Philipp Molzer wrote:

cr.yp.to's site has great advice. He reccomends going with a dual-cpu.
I'm wondering if any of the GRASS components are written to be
multi-threaded, to take advantage of such a machine.

No. If you want parallelism, you have to implement it yourself (i.e.
run multiple sessions).

For example, my
underpowered machine has been r.patch'ing together 8 60MB rasters for
the last 5 hours, and is about 50% done.

That suggests a fundamental flaw in r.patch (or maybe the underlying
libraries). Patching rasters should have almost zero computational
overhead; it should be almost entirely I/O.

Someone should look into this (i.e. build GRASS with profiling
information and figure out where all the CPU time is going).

Unless you have a really slow CPU, or all of the maps are in RAM, it
should be possible to patch rasters together as fast as they can be
read from disk.

Unfortunately, there are some aspects of r.patch which could introduce
significant inefficiencies.

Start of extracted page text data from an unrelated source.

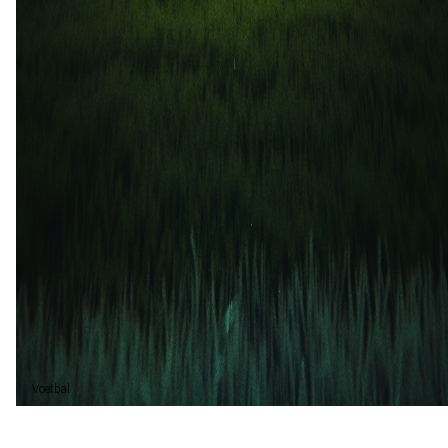
SC Bastia
1
0
28 feb
2025
Troyes
SC Bastia
2
0
13 sep
2024
SC Bastia
Troyes
0
0
Gelijk (2)
40%
Troyes (3)
60%
Voetbal
Voetbal vandaag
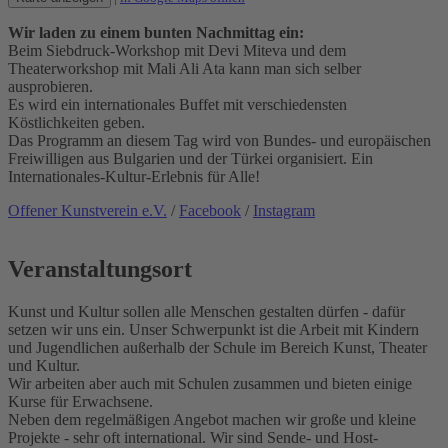
Wir laden zu einem bunten Nachmittag ein:
Beim Siebdruck-Workshop mit Devi Miteva und dem
Theaterworkshop mit Mali Ali Ata kann man sich selber
ausprobieren.
Es wird ein internationales Buffet mit verschiedensten
Köstlichkeiten geben.
Das Programm an diesem Tag wird von Bundes- und europäischen
Freiwilligen aus Bulgarien und der Türkei organisiert. Ein
Internationales-Kultur-Erlebnis für Alle!
Offener Kunstverein e.V.
/
Facebook
/
Instagram
Veranstaltungsort
Kunst und Kultur sollen alle Menschen gestalten dürfen - dafür
setzen wir uns ein. Unser Schwerpunkt ist die Arbeit mit Kindern
und Jugendlichen außerhalb der Schule im Bereich Kunst, Theater
und Kultur.
Wir arbeiten aber auch mit Schulen zusammen und bieten einige
Kurse für Erwachsene.
Neben dem regelmäßigen Angebot machen wir große und kleine
Projekte - sehr oft international. Wir sind Sende- und Host-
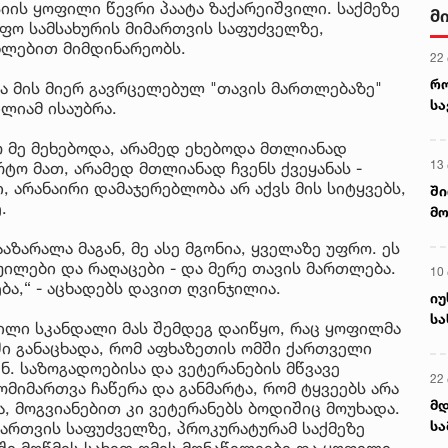
ის ყოფილი წევრი პაატა ზაქარეიშვილი. საქმეზე
მ
იფო სამსახურის მიმართვის საფუძველზე,
ხლებით მიმდინარეობს.
22
რ
და მის მიერ გავრცელებულ "თავის მართლებაზე"
ს
ლიამ ისაუბრა.
ტო მე მეხებოდა, არამედ ეხებოდა მთლიანად
13
რტო მათ, არამედ მთლიანად ჩვენს ქვეყანას -
, არანაირი დამაჯერებლობა არ აქვს მის სიტყვებს,
ში
.
მო
კა
აზარალა მაგან, მე ასე მგონია, ყველაზე უფრო. ეს
ღვ
ყუილები და რაღაცები - და მერე თავის მართლება.
10
ა,“ - აცხადებს დავით ღვინჯილია.
იუ
სა
ხილი სკანდალი მას შემდეგ დაიწყო, რაც ყოფილმა
ი განაცხადა, რომ აფხაზეთის ომში ქართველი
. საზოგადოებისა და ვეტერანების მწვავე
22 
მიმართვა ჩაწერა და განმარტა, რომ ტყვეებს არა
მდ
, მოგვიანებით კი ვეტერანებს ბოდიშიც მოუხადა.
სა
იმართვის საფუძველზე, პროკურატურამ საქმეზე
ორ
აში მოწმის სახით ომის მონაწილეები და ყოფილი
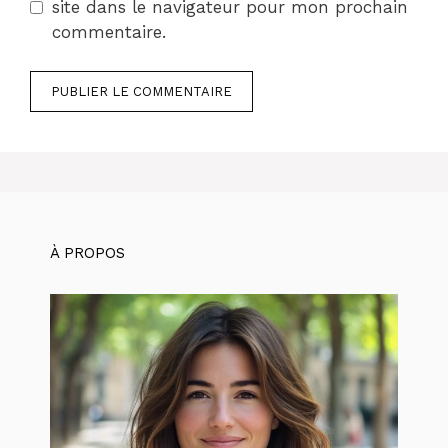
site dans le navigateur pour mon prochain
commentaire.
À PROPOS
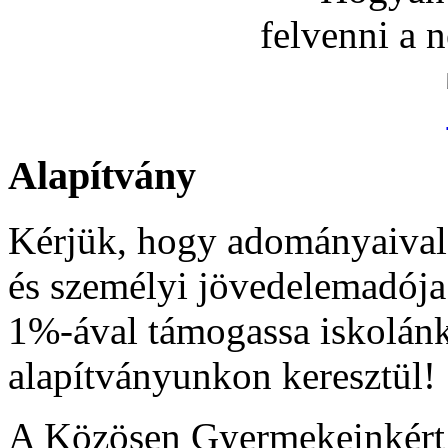
felvenni a 
Alapítvány
Kérjük, hogy adományaival
és személyi jövedelemadója
1%-ával támogassa iskolán
alapítványunkon keresztül!
A Közösen Gyermekeinkér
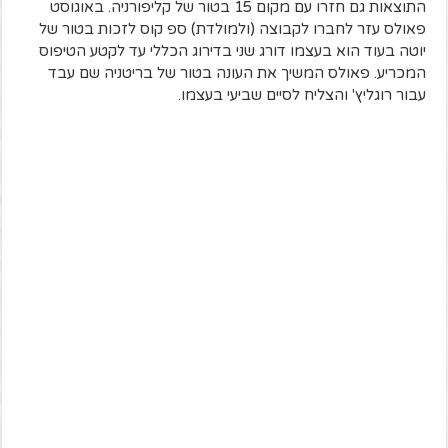
התוצאות גם חזרו עם מקום 15 בטור של קליפורניה. באוגוסט
פאולס עזר לחברו לקבוצה (ולמולדת) ספ קוס לזכות בטור של
יוטה בעוד הוא בעצמו דורג שני בדירוג הכללי עד לקטע הטיפוס
המכריע. פאולס המשיך את העונה בטור של בריטניה שם עבד
עבור רוגליץ' והצליח לסיים שביעי בעצמו.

Specifically, the body of the per-column
loop in do_patch() could take an order of magnitude (or more) longer
than it needs to. Functions such as G_is_null_value, G_raster_cpy etc
could potentially take dozens of clock cycles, when the underlying
operations (comparing/copying machine words) might only take a single
clock cycle.

Also, I don't know what the time complexity of G_update_cell_stats()
is; that could potentially dwarf the rest of the loop.

Would a dual-cpu machine get it done twice as fast?

No.

--
Glynn Clements <glynn.clements@virgin.net>